→ Records provided
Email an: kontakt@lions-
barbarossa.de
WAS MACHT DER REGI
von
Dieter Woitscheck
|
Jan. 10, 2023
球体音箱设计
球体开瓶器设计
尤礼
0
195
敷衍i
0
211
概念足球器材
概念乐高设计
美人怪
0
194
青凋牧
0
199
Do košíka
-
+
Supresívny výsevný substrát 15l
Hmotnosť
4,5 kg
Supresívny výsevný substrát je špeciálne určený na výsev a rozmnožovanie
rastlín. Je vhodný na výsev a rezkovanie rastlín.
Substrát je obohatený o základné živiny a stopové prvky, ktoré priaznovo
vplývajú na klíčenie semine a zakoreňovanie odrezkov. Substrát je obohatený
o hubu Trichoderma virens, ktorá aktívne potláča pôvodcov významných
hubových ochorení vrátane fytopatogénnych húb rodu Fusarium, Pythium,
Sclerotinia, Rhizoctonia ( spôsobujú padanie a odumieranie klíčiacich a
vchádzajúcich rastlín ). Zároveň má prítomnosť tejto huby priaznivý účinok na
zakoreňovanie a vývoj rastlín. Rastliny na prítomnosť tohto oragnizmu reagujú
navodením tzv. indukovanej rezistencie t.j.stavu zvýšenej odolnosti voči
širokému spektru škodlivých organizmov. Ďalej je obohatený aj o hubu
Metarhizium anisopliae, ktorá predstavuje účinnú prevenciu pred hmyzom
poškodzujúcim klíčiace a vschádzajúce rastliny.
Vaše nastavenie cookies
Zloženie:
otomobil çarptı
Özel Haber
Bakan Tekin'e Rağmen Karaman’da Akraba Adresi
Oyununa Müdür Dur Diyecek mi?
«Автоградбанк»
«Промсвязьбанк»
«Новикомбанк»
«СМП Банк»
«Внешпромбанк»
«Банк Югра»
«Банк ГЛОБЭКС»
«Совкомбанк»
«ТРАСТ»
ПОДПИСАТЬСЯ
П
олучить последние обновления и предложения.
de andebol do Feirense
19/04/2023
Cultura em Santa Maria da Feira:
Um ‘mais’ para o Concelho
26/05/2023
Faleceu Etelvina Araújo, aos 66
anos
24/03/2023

→ Problem to work on
Please set down each line of the records exactly as given.

→ Solution to this problem
Email an: kontakt@lions-
barbarossa.de
WAS MACHT DER REGI
von
Dieter Woitscheck
|
Jan. 10, 2023
球体音箱设计
球体开瓶器设计
尤礼
0
195
敷衍i
0
211
概念足球器材
概念乐高设计
美人怪
0
194
青凋牧
0
199
Do košíka
-
+
Supresívny výsevný substrát 15l
Hmotnosť
4,5 kg
Supresívny výsevný substrát je špeciálne určený na výsev a rozmnožovanie
rastlín. Je vhodný na výsev a rezkovanie rastlín.
Substrát je obohatený o základné živiny a stopové prvky, ktoré priaznovo
vplývajú na klíčenie semine a zakoreňovanie odrezkov. Substrát je obohatený
o hubu Trichoderma virens, ktorá aktívne potláča pôvodcov významných
hubových ochorení vrátane fytopatogénnych húb rodu Fusarium, Pythium,
Sclerotinia, Rhizoctonia ( spôsobujú padanie a odumieranie klíčiacich a
vchádzajúcich rastlín ). Zároveň má prítomnosť tejto huby priaznivý účinok na
zakoreňovanie a vývoj rastlín. Rastliny na prítomnosť tohto oragnizmu reagujú
navodením tzv. indukovanej rezistencie t.j.stavu zvýšenej odolnosti voči
širokému spektru škodlivých organizmov. Ďalej je obohatený aj o hubu
Metarhizium anisopliae, ktorá predstavuje účinnú prevenciu pred hmyzom
poškodzujúcim klíčiace a vschádzajúce rastliny.
Vaše nastavenie cookies
Zloženie:
otomobil çarptı
Özel Haber
Bakan Tekin'e Rağmen Karaman’da Akraba Adresi
Oyununa Müdür Dur Diyecek mi?
«Автоградбанк»
«Промсвязьбанк»
«Новикомбанк»
«СМП Банк»
«Внешпромбанк»
«Банк Югра»
«Банк ГЛОБЭКС»
«Совкомбанк»
«ТРАСТ»
ПОДПИСАТЬСЯ
П
олучить последние обновления и предложения.
de andebol do Feirense
19/04/2023
Cultura em Santa Maria da Feira:
Um ‘mais’ para o Concelho
26/05/2023
Faleceu Etelvina Araújo, aos 66
anos
24/03/2023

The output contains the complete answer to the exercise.